To extract FAQs from your codebase, run the following command:

```sh
rokovo --context-dir ./context.md --root-dir ./path/to/project --api-key <your-openrouter-api-key> --re-index true # if you have changed your code base use --re-index
```

>[!NOTE]
> If you already have a `rokovo.toml` in `--root-dir`, you don't need to provide those flags. For API key you can use `ROKOVO_API_KEY` environment variable. 


#### Interactive mode

You can use:

```sh
rokovo interactive <flags (if config file is not exist)>
```

To run a REPL that let you to chat with the agent and get answers over your codebase in simple user language.

## LLM

We use the OpenRouter API as default and you can use `--api-key` flag to pass your API key. If you are using another provider feel free to pass ``--base-url` and `--model` flags to configure your provider.
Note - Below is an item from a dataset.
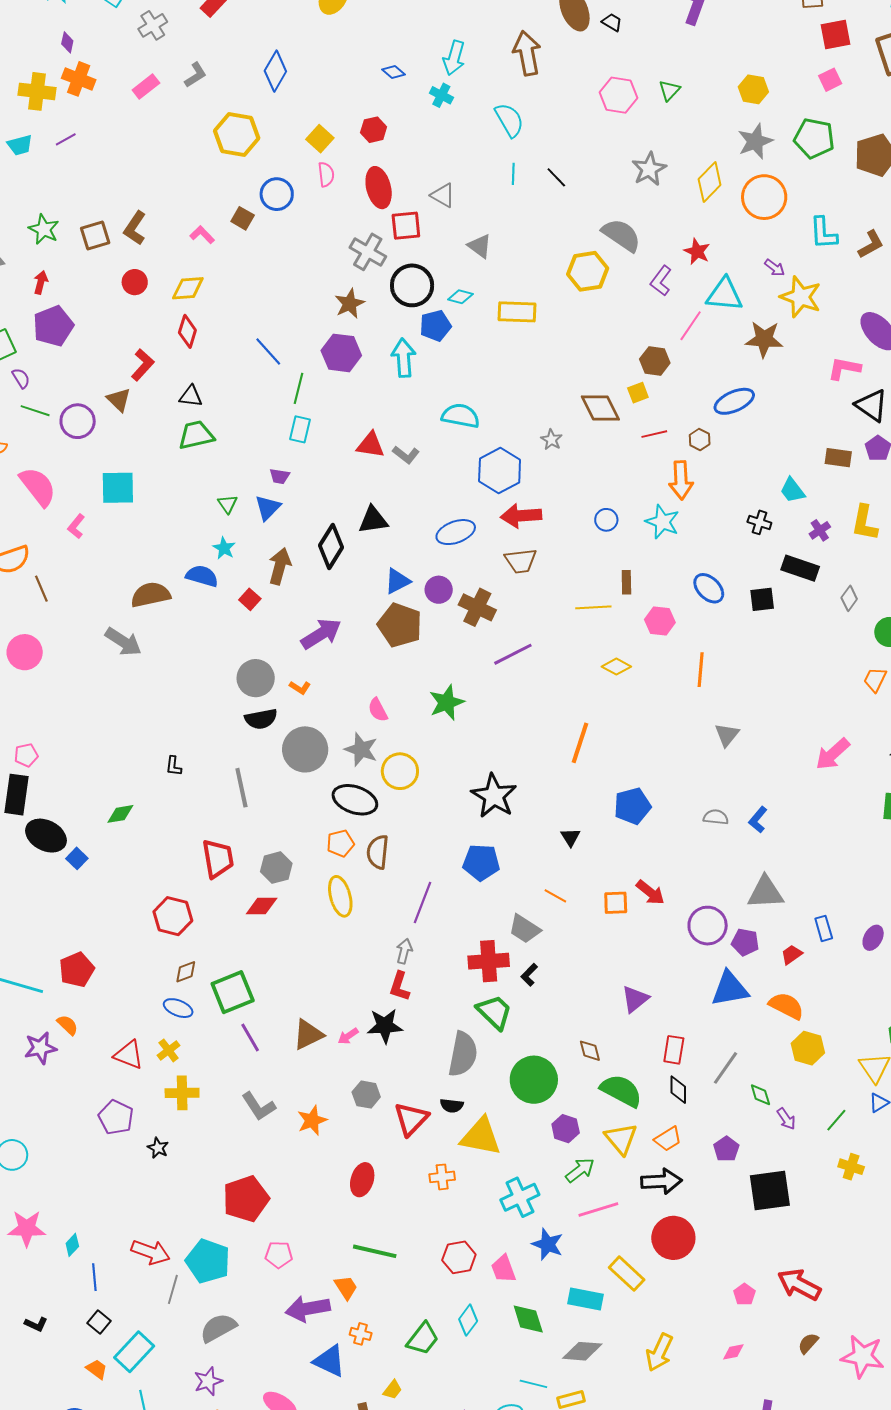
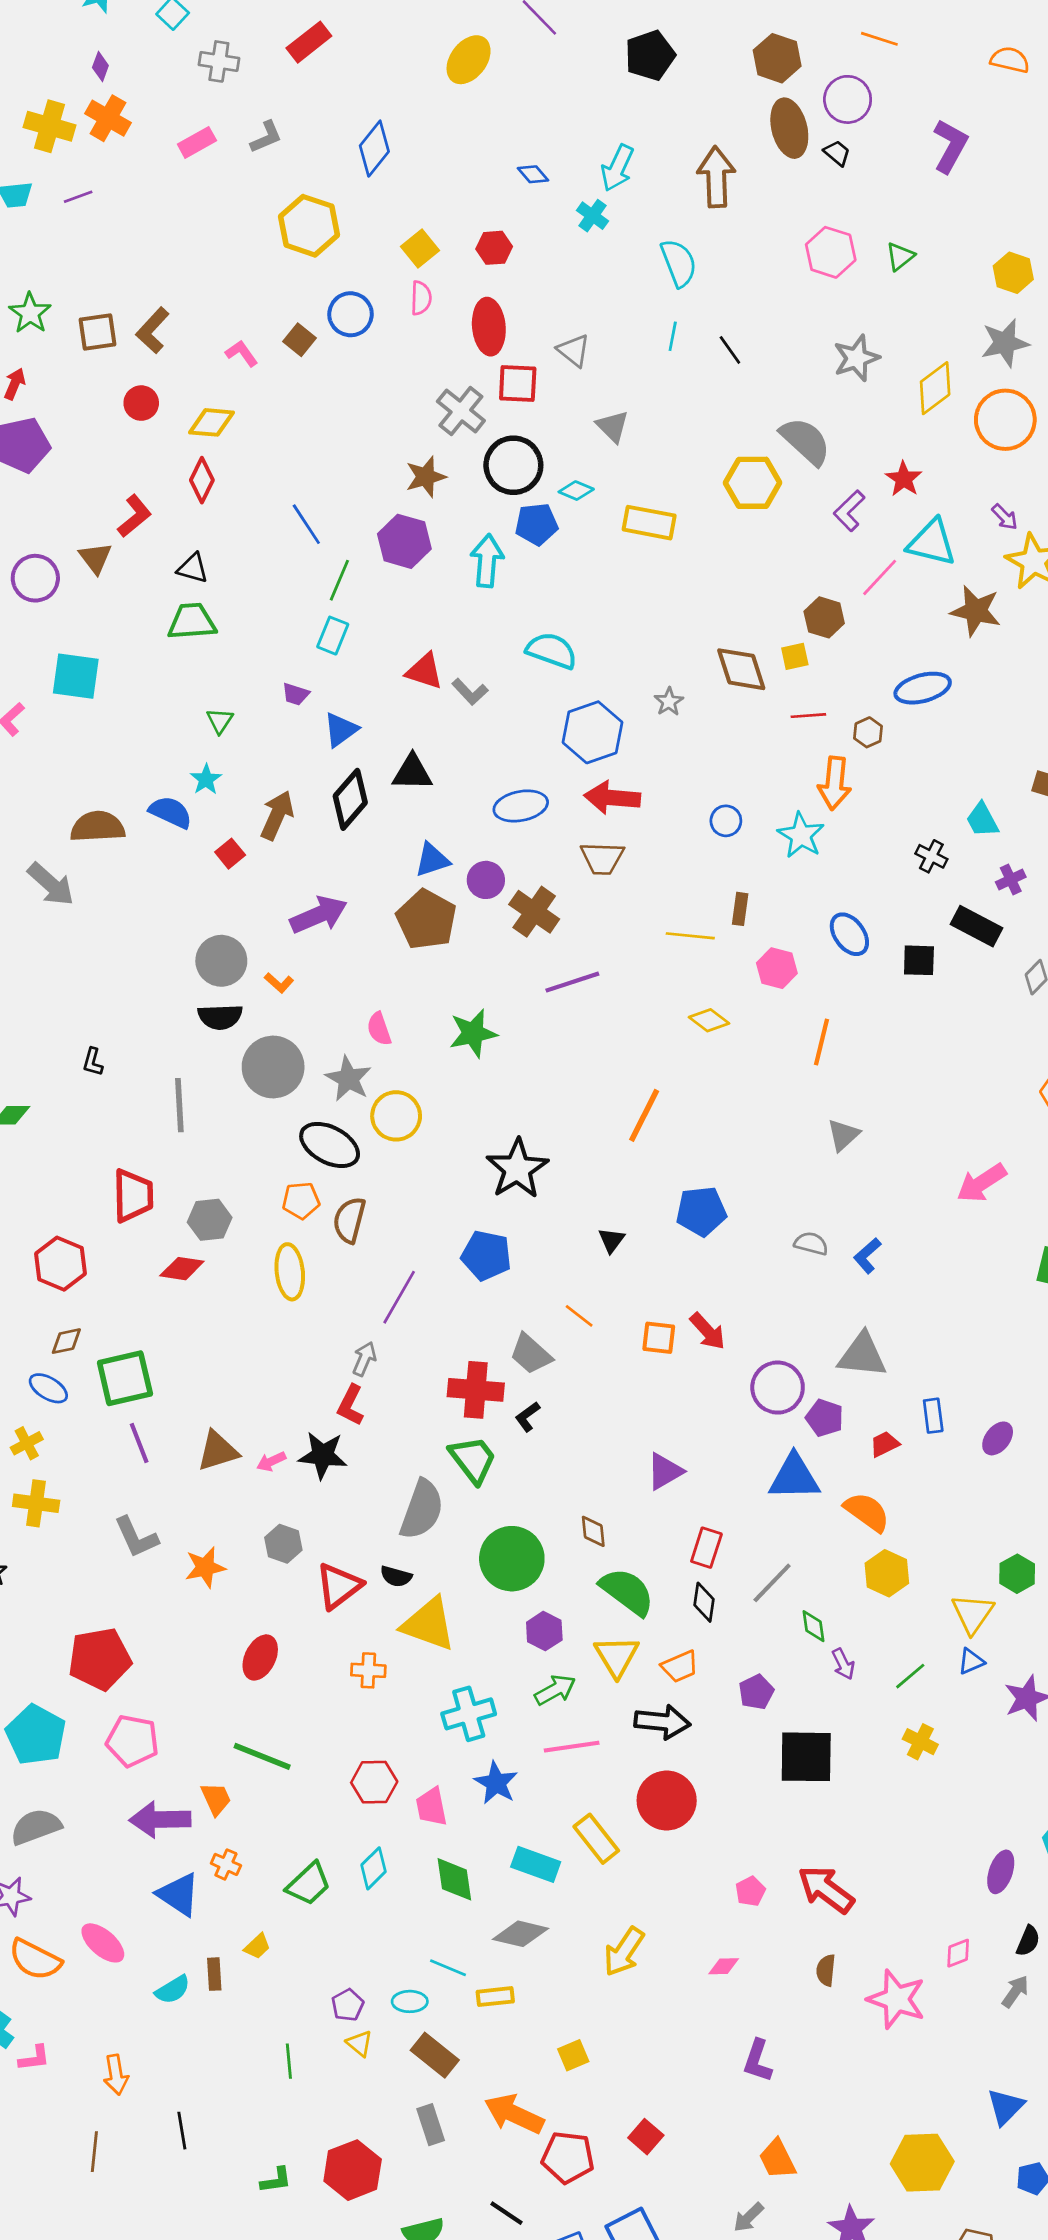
gray cross: (153, 25) -> (219, 61), turned 32
blue triangle: (268, 508) -> (341, 730), moved
pink pentagon: (279, 1255) -> (132, 1741), size x1.4
brown semicircle: (808, 1343) -> (826, 1970), turned -45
Any provider compatible with OpenAI API is accepted and you can use local models too.

## Security and Privacy

This code base never passes your code base or any metadata to the Rokovo servers. which is verifiable by looking at the code. Only the LLM provider would access the code base which we explain about it:

If you are using a local LLM, then your code won't be accessed by any cloud AI provider which is obvious. If you are using a LLM provider like OpenAI, then they have access to files that your agent reads and to find out what exactly happens to your data in this case, you can to read the provider privacy policy and check their configs to find out since each provider can have different rules and policies.

If you are worried about secret files or specific directories, you can use `.rokovoignore` to ignore and exclude this files which will remove the file/directory from agents access and it can't read it by any chance.

## License

MIT License - see [LICENSE](./LICENSE).